GÖZLERİN YALANLARI

288 15 0
                                    

Hemşire Irmak'tan
 

Yanımdan ayrılıyordu.Sanki gözlerim bende  istemsiz çalışıyordu.

Dönüp arkasına baktı.Yaptıklarımı anlamaya çalışıyor gibi bir hali vardı.Bakmaya devam ettim.Bir hiçlik yoktu ama bir anlam da kazandırmıyordu.

Aramızdaki sessizliği bozan içeriye giren hemşire oldu."Saol oğlum, orada aramam biraz uzun sürdü malum yaşlılık ne yapıcaksın"diye söylenirken komutan halen gözlerimin içine bakıyordu.

Sanki bir anlam bir geçmiş arıyordu."Benim gitmem gerek"dediğinde arkasını son bir defa döndü ve gitti.Anlamıyordum,kendimi farklı hissediyordum.Sanki eskiden bu his çok tanıdıktı ama şimdi de bir o kadar yabancıydı.

Hemşire güler yüzlülükle yanıma yanaştı.Bu istemsizce benimde de dudaklarımın yukarı kıvrılmasına neden oldu.

Pansuman yapmak için yanıma yaklaştı.Bu sefer daha şevkatli bakıyordu.Bana acımıyordu.Benim için üzülüyordu.

Pansuman bittikten sonra sargıya geçtik.
İkimizde tek kelime etmiyorduk.Sessizliği bozan o oldu.

"He yavrum sargında bitti.İstersen sen biraz daha dinlen"dediğinde aynı zamanda saçlarımı okşuyordu.Bana annemi hatırlattı.Onu şimdiden bile özlemiştim.

"Ben yeterince dinlendim,sadece biraz hava almaya ihtiyacım var çıkabilir miyim?"

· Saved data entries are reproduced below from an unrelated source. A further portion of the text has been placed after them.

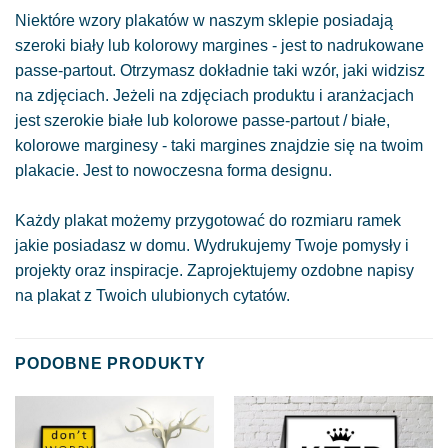
Niektóre wzory plakatów w naszym sklepie posiadają
szeroki biały lub kolorowy margines - jest to nadrukowane
passe-partout. Otrzymasz dokładnie taki wzór, jaki widzisz
na zdjęciach. Jeżeli na zdjęciach produktu i aranżacjach
jest szerokie białe lub kolorowe passe-partout / białe,
kolorowe marginesy - taki margines znajdzie się na twoim
plakacie. Jest to nowoczesna forma designu.
Każdy plakat możemy przygotować do rozmiaru ramek
jakie posiadasz w domu. Wydrukujemy Twoje pomysły i
projekty oraz inspiracje. Zaprojektujemy ozdobne napisy
na plakat z Twoich ulubionych cytatów.
PODOBNE PRODUKTY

Mahçup bir şekilde suratıma baktı."Yavrum bana göre tabi al havanı ama sakın bir yerleri kurcalama,sonuçta burası bir asker istasyonu yani..."dediğinde devamını anlamıştım.

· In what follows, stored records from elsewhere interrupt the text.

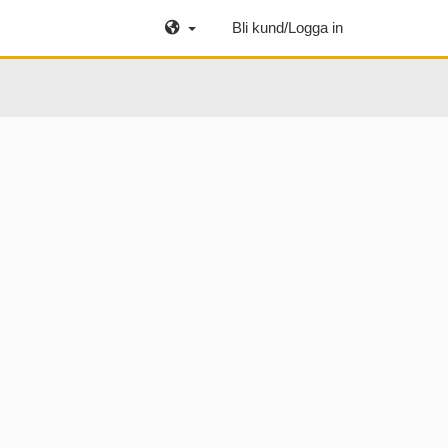
Bli kund/Logga in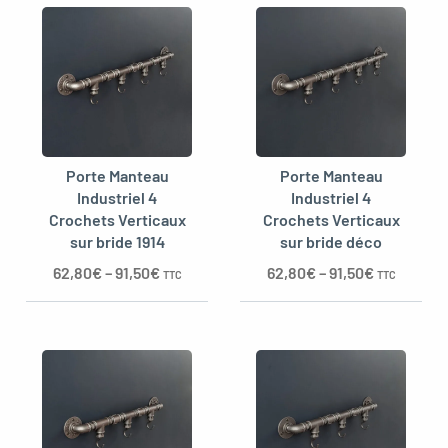
oggle menu
Porte Manteau
Porte Manteau
Industriel 4
Industriel 4
Crochets Verticaux
Crochets Verticaux
sur bride 1914
sur bride déco
62,80
€
–
91,50
€
62,80
€
–
91,50
€
TTC
TTC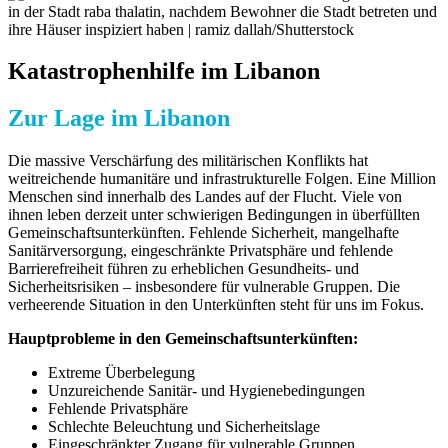
Katastrophenhilfe im Libanon
Zur Lage im Libanon
Die massive Verschärfung des militärischen Konflikts hat
weitreichende humanitäre und infrastrukturelle Folgen. Eine Million
Menschen sind innerhalb des Landes auf der Flucht. Viele von
ihnen leben derzeit unter schwierigen Bedingungen in überfüllten
Gemeinschaftsunterkünften. Fehlende Sicherheit, mangelhafte
Sanitärversorgung, eingeschränkte Privatsphäre und fehlende
Barrierefreiheit führen zu erheblichen Gesundheits- und
Sicherheitsrisiken – insbesondere für vulnerable Gruppen. Die
verheerende Situation in den Unterkünften steht für uns im Fokus.
Hauptprobleme in den Gemeinschaftsunterkünften:
Extreme Überbelegung
Unzureichende Sanitär- und Hygienebedingungen
Fehlende Privatsphäre
Schlechte Beleuchtung und Sicherheitslage
Eingeschränkter Zugang für vulnerable Gruppen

"Sen hiç merak etme,ben sadece hava alıcağım.Şey bir de...arkadaşlarımı görebilir miyim?lütfen sadece kapıdan bakarım"dediğimde sesim yalvarır biçimde çıkmıştı.

Kabullenmiş bir şekilde nefesini verdi."Ama yavrum-"

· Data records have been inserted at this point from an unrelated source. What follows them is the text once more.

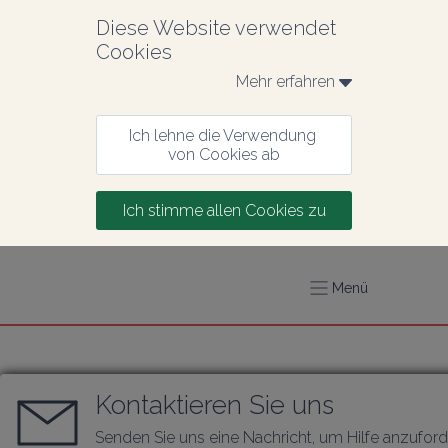
Diese Website verwendet 
Cookies
Mehr erfahren 
Ich lehne die Verwendung 
von Cookies ab
Ich stimme allen Cookies zu
Menü
Kontaktieren Sie uns
Senden Sie uns eine Nachricht, um Hilfe anzufor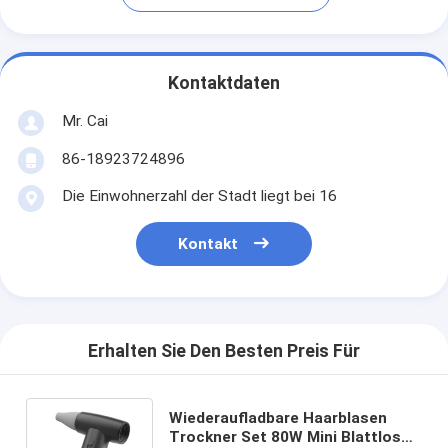
Kontaktdaten
Mr. Cai
86-18923724896
Die Einwohnerzahl der Stadt liegt bei 16
Kontakt
Erhalten Sie Den Besten Preis Für
Wiederaufladbare Haarblasen
Trockner Set 80W Mini Blattlos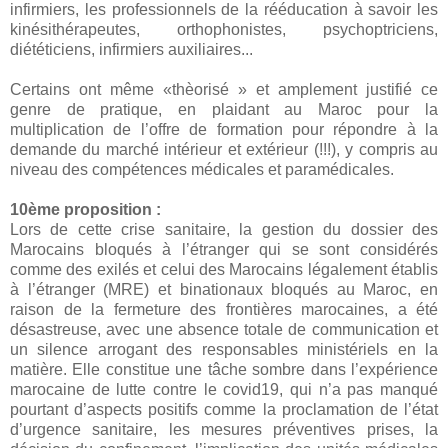
infirmiers, les professionnels de la rééducation à savoir les
kinésithérapeutes, orthophonistes, psychoptriciens,
diététiciens, infirmiers auxiliaires...
Certains ont même «thèorisé » et amplement justifié ce
genre de pratique, en plaidant au Maroc pour la
multiplication de l’offre de formation pour répondre à la
demande du marché intérieur et extérieur (!!!), y compris au
niveau des compétences médicales et paramédicales.
10ème proposition :
Lors de cette crise sanitaire, la gestion du dossier des
Marocains bloqués à l’étranger qui se sont considérés
comme des exilés et celui des Marocains légalement établis
à l’étranger (MRE) et binationaux bloqués au Maroc, en
raison de la fermeture des frontières marocaines, a été
désastreuse, avec une absence totale de communication et
un silence arrogant des responsables ministériels en la
matière. Elle constitue une tâche sombre dans l’expérience
marocaine de lutte contre le covid19, qui n’a pas manqué
pourtant d’aspects positifs comme la proclamation de l’état
d’urgence sanitaire, les mesures préventives prises, la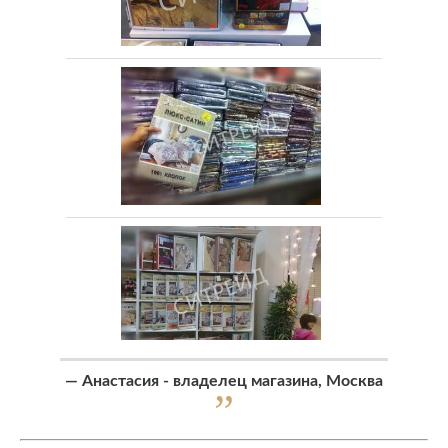
—
Анастасия - владелец магазина, Москва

"Yalvarırım sadece kapıdan bakacağım."Bu yalvarışlarımı kabul etmesi için içimden dualar ediyordum.Gerçekten onların iyi olduğunu ya da onları görmeye çok ihtiyacım vardı.

"Peki tamam ama sadece bakıcaksın tamam mı"dediğinde mutluluktan havaya uçabilirdim.

Sıkıca ona sarılıp yani tabi kolumdan dolayı yarı sarılıp dışarıya doğru ilerlemeye başladım fakat bu o kadar da kolay olmamıştı.Üzerimde kadın bir askere ait olduğunu düşündüğüm bir asker üniforması vardı.

Yavaş adımlarla ilerliyordum.Ben çok işkenceye maruz kalmamıştım fakat arkadaşlarım.O pislik umarım onlara çok  birşey yapmamıştır diye dua etmekten başka çarem yoktu.Odalarımızın zaten yan yana olduğunu söyledikleri için çok enerji tüketmemiştim.

Odanın kapısına vardığımda hafif aralıktı.İçeride görünüşe göre kimse yoktu.Kafamı hafiften içeri soktuğumda Simay'ı gördüm.Ağlamamak için kendimi zor tutuyordum.

Durumu çok kötü olmasa da alışmamıştım bu haline.Kendimi tutamadığım için gözlerimden yaşlar bir şelale gibi akıyordu.

Biz görevlerde hep beraberdik.Birbirimize aile olmuştuk.Simay'ın annesi o çok küçükken ölmüş.O yüzden yanında olduğum her an ona annelik yapıyordum.Saçlarını okşardım, örerdim.Bana annesinin saçını örmesini çok sevdiğini anlatırdı.